The Summer That I Became A Republican

Republican Party logo

One of my granddaughters had once asked me why I was a Republican. I answered her easily and quickly. This is that story.

* * * *

I was born and raised in Anaheim, California.  When I was very little it was still an agricultural town.  There were less than a dozen kids in my first grade class.  However, after Disneyland the town became a large city in huge Orange County.  There were almost 900 kids in my high school graduating class.

I didn’t know what to do after high school.  So at my mother’s urging, I enrolled at nearby Fullerton Junior College – a fifteen-minute drive to the next town.  I registered as an “undeclared” major and took a broad collection of classes which were guaranteed transferable to any of the nearby four-year colleges regardless of my final major.

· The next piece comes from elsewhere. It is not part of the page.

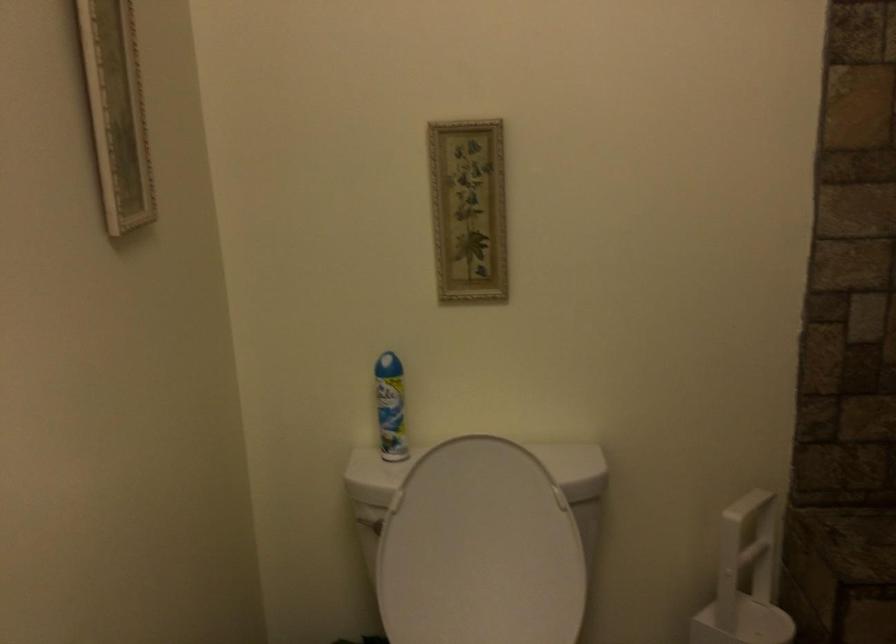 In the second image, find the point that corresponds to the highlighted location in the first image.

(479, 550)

But during that first college year I did make one long-term big decision that changed my world view forever.  I enlisted in a United States Marine Corps officer candidate program called the Platoon Leaders Class.  The training would not interfere with college since it all would take place during summer months at Marine Corps Schools in Quantico, VA.

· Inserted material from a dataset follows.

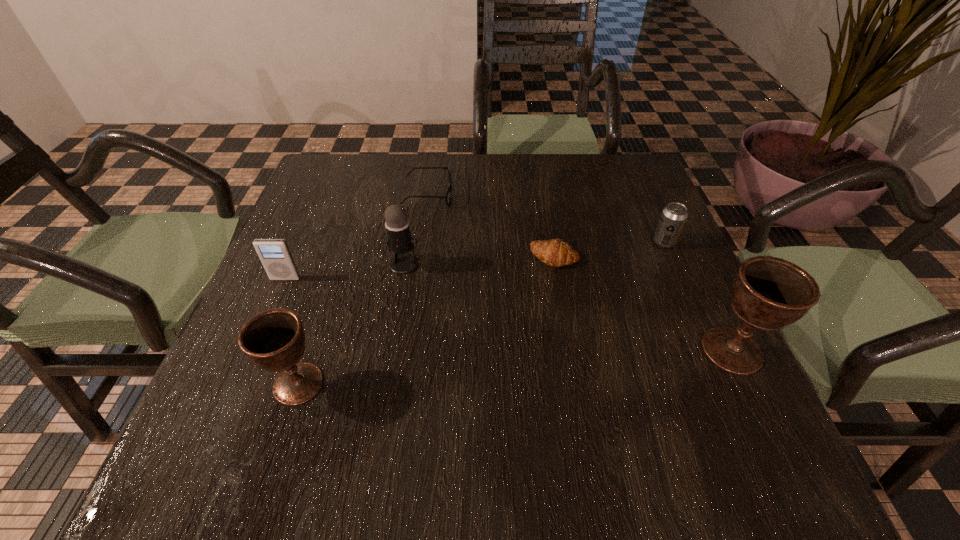 Where is `blank area in the image that satisfies the following two spatial constraints: 1. on the front side of the beer can; 2. on the left side of the taller chalice`? This screenshot has height=540, width=960. blank area in the image that satisfies the following two spatial constraints: 1. on the front side of the beer can; 2. on the left side of the taller chalice is located at coordinates (711, 350).

Identify the location of blank space that satisfies the following two spatial constraints: 1. on the front-facing side of the farthest object; 2. on the back side of the beer can. (421, 242).

I want to click on vacant space that satisfies the following two spatial constraints: 1. on the front-facing side of the spectacles; 2. on the left side of the beer can, so click(x=421, y=242).

Image resolution: width=960 pixels, height=540 pixels. I want to click on free space in the image that satisfies the following two spatial constraints: 1. on the front-facing side of the farthest object; 2. on the front-facing side of the fifth farthest object, so click(x=417, y=279).

Locate an element on the screen. This screenshot has width=960, height=540. free location that satisfies the following two spatial constraints: 1. on the back side of the third object from right to left; 2. on the front-facing side of the farthest object is located at coordinates (544, 194).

These were pre-Vietnam years and our military was held in high regard by everyone I knew.  My girlfriend had bragged to her friends about my being a Marine, and the varsity wrestling coach told me, “Yep.  That suits you.”  I had also really never been anywhere.  My father referred to my trip to Virginia as going “back-east.”

As my freshman year ended I received my official active duty orders and the first airline tickets I had ever seen.  My mother and father, who also had never been on a plane were especially impressed.

After the third week of training the Marine Corps gave us our first liberty.  We could leave the base immediately after the Friday morning inspection and not return until 1800 hours Sunday evening.  Five of us from my platoon were now special friends and had agreed we’d share some costs and travel together to Washington, DC on the earliest available train.

After a 22-mile bus ride from Camp Upshur we arrived at the historic Quantico train station (built in 1872) in the unincorporated little town of Quantico, Virginia.  We purchased round trip tickets to Union Station in Washington and had been sitting in the station waiting room about ten minutes when the uniformed station master entered the waiting room.

The station master walked over and told the five of us while he nodded at Eddie, the only African-American in our group, “Boys, your friend can’t stay in here.” Before we could say anything, Eddie shrugged, picked up his overnight bag and went outside without saying anything to the rest of us.  Two of us followed him outside, but Leo and I confronted the station employee.  Our conversation was short and went as follows (I paraphrase):

ME: “What’s this all about.”

HIM: (Pointing at a small “White’s Only” sign) “Can’t you see it’s posted?”

LEO: “But he bought a ticket.”

ME: “And he’s a Marine.”

HIM: (Acted irritated) “That doesn’t matter.  It’s posted.  It’s the law.”

LEO: “Who’s stupid law?”

HIM: “The city’s law.  And Prince William county’s law.  And the State of Virginia’s law.

ME: “Can’t you make an exception?”

HIM: (As he walked back into the ticket office) “No, I cannot.” I am ordered to enforce it here.”

Eddie took the bus back to camp Upshur that day and didn’t go to Washington with us.

That wasn’t the last time that I saw “whites only” signs that summer.  However, I didn’t see them in Washington.  President Eisenhower (a Republican) had pledged during his first State of the Union address in 1953 to end public facility and school segregation in the nation’s capital, and did so.  The rest of the country wouldn’t match Ike’s achievement for a few more years, and at the time every level of government in Virginia had a Democrat majority.

When I returned home I was asked a lots of questions by my friends and family about my experiences.  I told everyone two things. The first was about the pride I personally felt by having become a Marine.  The second was about the shame I felt toward my country’s Democrat party and why when I became old enough to vote I would never vote for the Democrat party to control anything in my country.

I have not changed either of these two decisions.